Here’s a few tips for those people who provide raw data in text files (think CSV files and the like).
- Surround all text fields in single quotes, even if a comma does not exist in a specific instance. By failing to do this, you lose field delimiter consistency on a row-by-row basis, forcing the contents of the field to be parsed separately (i.e. stripping the “optional” quotes).
- Use consistent line endings. Pick one and stick with it for all your files. Use either (CR/LF), (LF), or (CR) — and use the same in all your files.
- Put column headings in the first row only. This is more a convenience than a necessity. If you make your first row column headings, make sure it is only the first row.
- Every row past the first should have an identical schema. Don’t try to be fancy and have different row types in one file. Each file should have the same number and sequence of columns.
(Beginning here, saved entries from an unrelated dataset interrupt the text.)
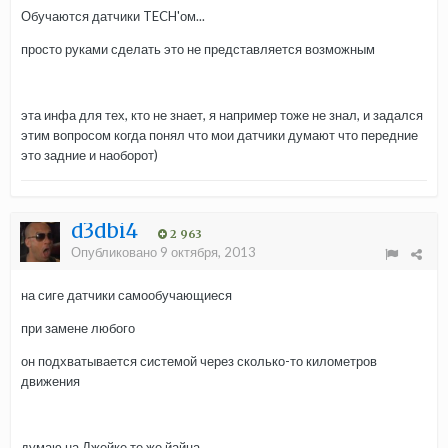
Обучаются датчики TECH'ом...
просто руками сделать это не представляется возможным
эта инфа для тех, кто не знает, я например тоже не знал, и задался
этим вопросом когда понял что мои датчики думают что передние
это задние и наоборот)
d3dbi4
2 963
Опубликовано
9 октября, 2013
на сиге датчики самообучающиеся
при замене любого
он подхватывается системой через сколько-то километров
движения
думаю на Джейке те же йайца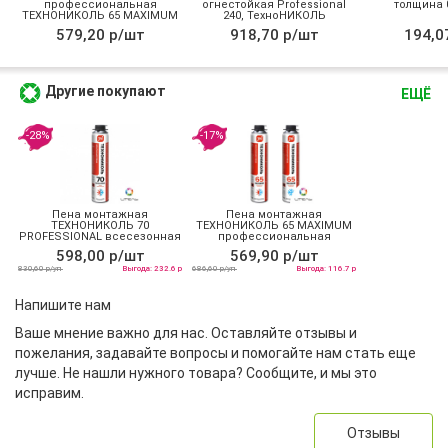
профессиональная
огнестойкая Professional
толщина 0
ТЕХНОНИКОЛЬ 65 MAXIMUM
240, ТехноНИКОЛЬ
зимняя
579,20 р/шт
918,70 р/шт
194,0
Другие покупают
ЕЩЁ
-28%
-17%
Пена монтажная
Пена монтажная
ТЕХНОНИКОЛЬ 70
ТЕХНОНИКОЛЬ 65 MAXIMUM
PROFESSIONAL всесезонная
профессиональная
всесезонная
598,00 р/шт
569,90 р/шт
830,60 р/уп
Выгода: 232.6 р
686,60 р/уп
Выгода: 116.7 р
Напишите нам
Ваше мнение важно для нас. Оставляйте отзывы и
пожелания, задавайте вопросы и помогайте нам стать еще
лучше. Не нашли нужного товара? Сообщите, и мы это
исправим.
Отзывы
- Provide delimiters for all columns, even when a row does not have data for them. For example, in a comma-delimited file with five columns, if a row has data in only the first two columns, make sure the row ends with three commas. Failure to do so implies missing or incomplete data.
When text files following these guidelines, I can write a script to import them into a SQL table (using BCP and a simple batch file) in a few minutes. Each guideline that is broken requires additional cleanup steps and more complex data import steps, and adds significant development (and debugging) time that shouldn’t be necessary.